I've bee learning about Rabin's cryptosystem, and I already know that Rabin's cryptosystem is vulnerable to a chosen-ciphertext attack, but I was wondering, is it also vulnerable against known-plaintext attacks? I think it's not, but I'm not sure. I would appreciate if someone could clear this up for me.

  • $\begingroup$ Is your Rabin's cryptosystem different from Rabin public-key encryption in the HAC, section 8.3? If yes, how? $\endgroup$
    – fgrieu
    Sep 16, 2014 at 6:36

1 Answer 1

  1. Both Rabin and RSA rely on padding for security. Proper padding prevents chosen-ciphertext attacks since modified ciphertext has a negligible chance of producing valid padding.
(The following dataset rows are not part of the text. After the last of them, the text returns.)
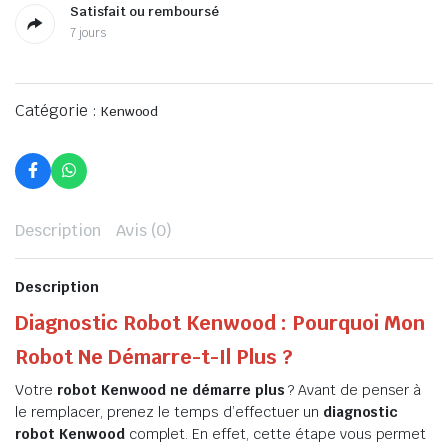
Satisfait ou remboursé
7 jours
Catégorie :
Kenwood
Description
Avis (0)
Description
Diagnostic Robot Kenwood : Pourquoi Mon
Robot Ne Démarre-t-Il Plus ?
Votre
robot Kenwood ne démarre plus
? Avant de penser à
le remplacer, prenez le temps d’effectuer un
diagnostic
robot Kenwood
complet. En effet, cette étape vous permet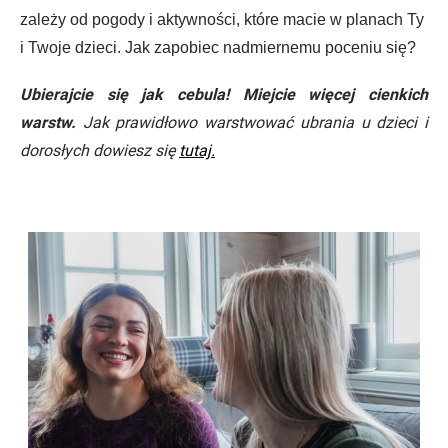
zależy od pogody i aktywności, które macie w planach Ty
i Twoje dzieci. Jak zapobiec nadmiernemu poceniu się?
Ubierajcie się jak cebula! Miejcie więcej cienkich
warstw.
Jak prawidłowo warstwować ubrania u dzieci i
dorosłych
dowiesz się
tutaj.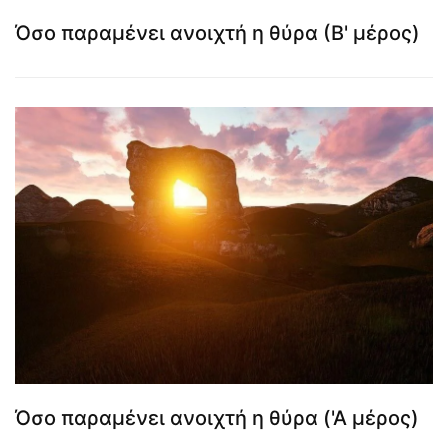
Όσο παραμένει ανοιχτή η θύρα (Β' μέρος)
Όσο παραμένει ανοιχτή η θύρα ('Α μέρος)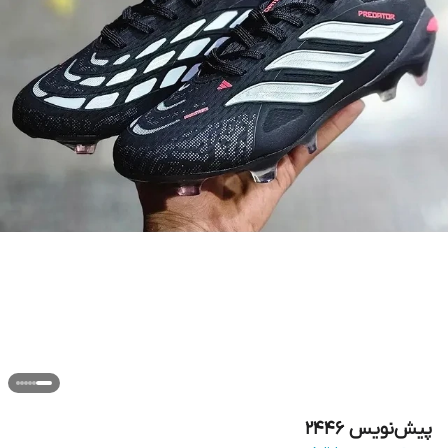
پیش‌نویس ۲۴۴۶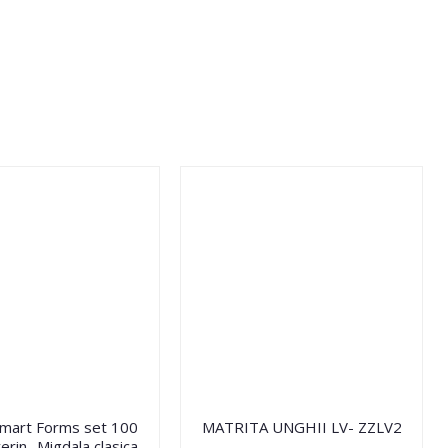
Smart Forms set 100
MATRITA UNGHII LV- ZZLV2
erin- Migdala clasica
    If you claim Rabin (or RSA) is vulnerable to CCA attacks, you should limit that to the unpadded/textbook variants. Most deployed implementations use padding, though some paddings are still vulnerable (e.g. PKCS#1v1.5 padding for RSA).

    Another important property of padding is randomization to prevent plaintext guessing attacks, which would otherwise break low entropy messages.

    => Rabin without padding is only a building block, not something that should be used directly as secure encryption.

  2. The most basic property asymmetric encryption needs to provide is security against chosen plaintext attacks, since the attacker can encrypt arbitrary plaintexts. Security against chosen plaintext attacks trivially implies security against known plaintext attacks.

    => Any secure asymmetric encryption is secure against known plaintext attacks, this includes Rabin.